[Opening Record excerpts section]
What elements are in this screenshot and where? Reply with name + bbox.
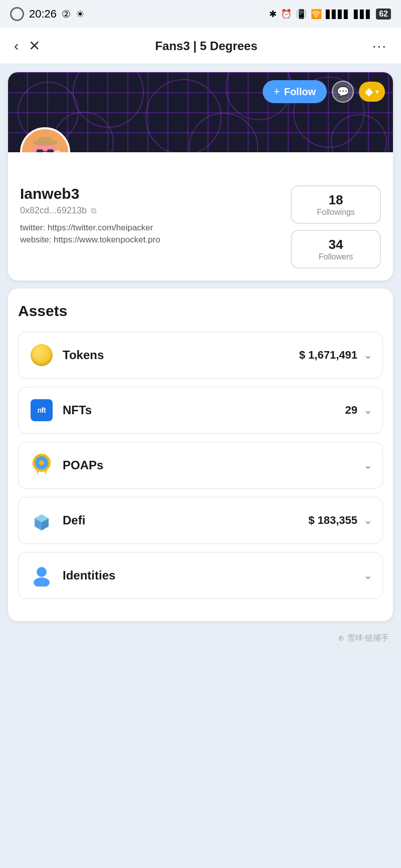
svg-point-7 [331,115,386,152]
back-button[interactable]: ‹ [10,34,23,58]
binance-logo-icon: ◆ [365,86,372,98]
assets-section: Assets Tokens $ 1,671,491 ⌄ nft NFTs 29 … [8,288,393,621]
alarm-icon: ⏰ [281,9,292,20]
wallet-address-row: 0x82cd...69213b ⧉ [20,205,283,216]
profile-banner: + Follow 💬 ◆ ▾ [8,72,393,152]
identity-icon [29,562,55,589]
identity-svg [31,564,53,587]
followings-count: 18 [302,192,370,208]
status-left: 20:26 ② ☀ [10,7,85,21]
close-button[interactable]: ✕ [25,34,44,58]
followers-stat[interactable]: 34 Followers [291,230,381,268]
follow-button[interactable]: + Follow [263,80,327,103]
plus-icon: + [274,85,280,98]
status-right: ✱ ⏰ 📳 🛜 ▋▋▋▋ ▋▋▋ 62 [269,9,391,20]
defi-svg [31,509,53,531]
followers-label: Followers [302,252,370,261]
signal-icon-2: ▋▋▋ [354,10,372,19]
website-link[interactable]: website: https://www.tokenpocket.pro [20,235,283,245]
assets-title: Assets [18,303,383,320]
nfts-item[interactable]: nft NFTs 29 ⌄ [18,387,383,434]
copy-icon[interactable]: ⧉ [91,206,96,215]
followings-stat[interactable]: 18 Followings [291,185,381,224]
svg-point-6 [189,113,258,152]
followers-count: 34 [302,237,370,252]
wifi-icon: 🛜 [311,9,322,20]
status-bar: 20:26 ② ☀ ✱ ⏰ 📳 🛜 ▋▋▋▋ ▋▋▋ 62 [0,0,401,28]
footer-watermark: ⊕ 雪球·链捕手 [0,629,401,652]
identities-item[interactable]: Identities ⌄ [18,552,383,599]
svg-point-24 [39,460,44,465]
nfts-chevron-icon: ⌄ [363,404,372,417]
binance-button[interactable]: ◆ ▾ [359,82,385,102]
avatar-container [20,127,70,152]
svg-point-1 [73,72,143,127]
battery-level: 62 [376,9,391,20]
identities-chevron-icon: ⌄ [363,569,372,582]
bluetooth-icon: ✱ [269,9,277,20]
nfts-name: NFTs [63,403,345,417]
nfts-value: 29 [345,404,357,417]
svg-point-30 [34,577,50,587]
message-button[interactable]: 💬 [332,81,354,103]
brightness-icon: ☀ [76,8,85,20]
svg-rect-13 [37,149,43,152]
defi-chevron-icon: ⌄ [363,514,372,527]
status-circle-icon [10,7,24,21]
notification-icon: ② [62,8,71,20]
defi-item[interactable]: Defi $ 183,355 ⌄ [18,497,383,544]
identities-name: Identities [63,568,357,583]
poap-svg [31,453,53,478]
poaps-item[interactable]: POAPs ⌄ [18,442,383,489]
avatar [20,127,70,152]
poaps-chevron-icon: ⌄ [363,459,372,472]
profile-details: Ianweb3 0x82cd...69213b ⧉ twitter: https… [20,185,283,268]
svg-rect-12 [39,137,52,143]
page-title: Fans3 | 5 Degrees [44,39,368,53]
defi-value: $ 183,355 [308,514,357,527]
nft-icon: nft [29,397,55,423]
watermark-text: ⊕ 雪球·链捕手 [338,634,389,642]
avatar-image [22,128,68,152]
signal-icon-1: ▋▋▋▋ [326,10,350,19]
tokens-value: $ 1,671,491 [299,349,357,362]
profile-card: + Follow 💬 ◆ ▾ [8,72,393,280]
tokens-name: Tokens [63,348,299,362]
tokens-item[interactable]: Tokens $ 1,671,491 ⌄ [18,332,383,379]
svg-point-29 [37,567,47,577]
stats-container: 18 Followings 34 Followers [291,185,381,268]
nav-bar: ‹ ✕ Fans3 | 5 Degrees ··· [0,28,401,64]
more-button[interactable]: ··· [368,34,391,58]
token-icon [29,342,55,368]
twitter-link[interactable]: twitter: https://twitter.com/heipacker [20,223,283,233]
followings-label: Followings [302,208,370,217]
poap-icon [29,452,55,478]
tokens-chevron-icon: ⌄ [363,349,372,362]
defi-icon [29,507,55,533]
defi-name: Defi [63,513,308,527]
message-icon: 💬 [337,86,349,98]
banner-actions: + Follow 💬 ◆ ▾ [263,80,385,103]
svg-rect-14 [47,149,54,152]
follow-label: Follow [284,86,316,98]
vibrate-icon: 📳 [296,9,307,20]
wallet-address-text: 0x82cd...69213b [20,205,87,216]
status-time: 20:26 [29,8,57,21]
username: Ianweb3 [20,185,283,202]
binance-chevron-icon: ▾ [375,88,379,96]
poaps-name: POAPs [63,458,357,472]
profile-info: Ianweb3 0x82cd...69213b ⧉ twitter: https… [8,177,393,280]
[Closing Record excerpts section]
[Opening Record excerpts section]
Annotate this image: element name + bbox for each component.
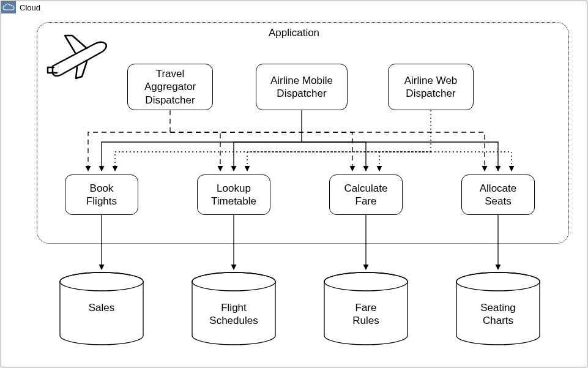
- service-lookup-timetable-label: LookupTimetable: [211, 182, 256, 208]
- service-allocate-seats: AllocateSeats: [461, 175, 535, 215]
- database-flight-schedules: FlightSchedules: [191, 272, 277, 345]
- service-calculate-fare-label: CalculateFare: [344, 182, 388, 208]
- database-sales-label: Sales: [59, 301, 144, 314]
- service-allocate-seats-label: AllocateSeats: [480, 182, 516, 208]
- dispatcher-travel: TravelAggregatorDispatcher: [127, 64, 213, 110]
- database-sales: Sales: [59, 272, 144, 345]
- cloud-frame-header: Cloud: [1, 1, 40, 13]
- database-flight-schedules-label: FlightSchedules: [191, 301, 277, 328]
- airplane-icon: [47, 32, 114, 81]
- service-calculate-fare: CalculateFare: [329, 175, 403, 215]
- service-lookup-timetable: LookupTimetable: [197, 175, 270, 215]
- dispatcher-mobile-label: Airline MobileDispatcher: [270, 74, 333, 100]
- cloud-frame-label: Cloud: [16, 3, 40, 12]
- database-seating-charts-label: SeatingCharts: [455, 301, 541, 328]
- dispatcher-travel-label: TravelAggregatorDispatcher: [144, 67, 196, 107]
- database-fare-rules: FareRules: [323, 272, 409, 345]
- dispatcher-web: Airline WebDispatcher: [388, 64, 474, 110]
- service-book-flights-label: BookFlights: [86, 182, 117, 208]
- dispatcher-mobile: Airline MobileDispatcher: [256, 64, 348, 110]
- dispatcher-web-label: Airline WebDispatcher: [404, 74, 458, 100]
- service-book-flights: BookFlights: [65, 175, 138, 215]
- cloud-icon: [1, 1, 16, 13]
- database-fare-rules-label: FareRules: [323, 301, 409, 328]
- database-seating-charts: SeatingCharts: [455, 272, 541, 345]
[Closing Record excerpts section]
### [About this task]
Among the lines of the preceding data, which ones hold the word "wallet"? List them.

### [Response]
wallet-address-row: 0x82cd...69213b ⧉ [20,205,283,216]
wallet-address-text: 0x82cd...69213b [20,205,87,216]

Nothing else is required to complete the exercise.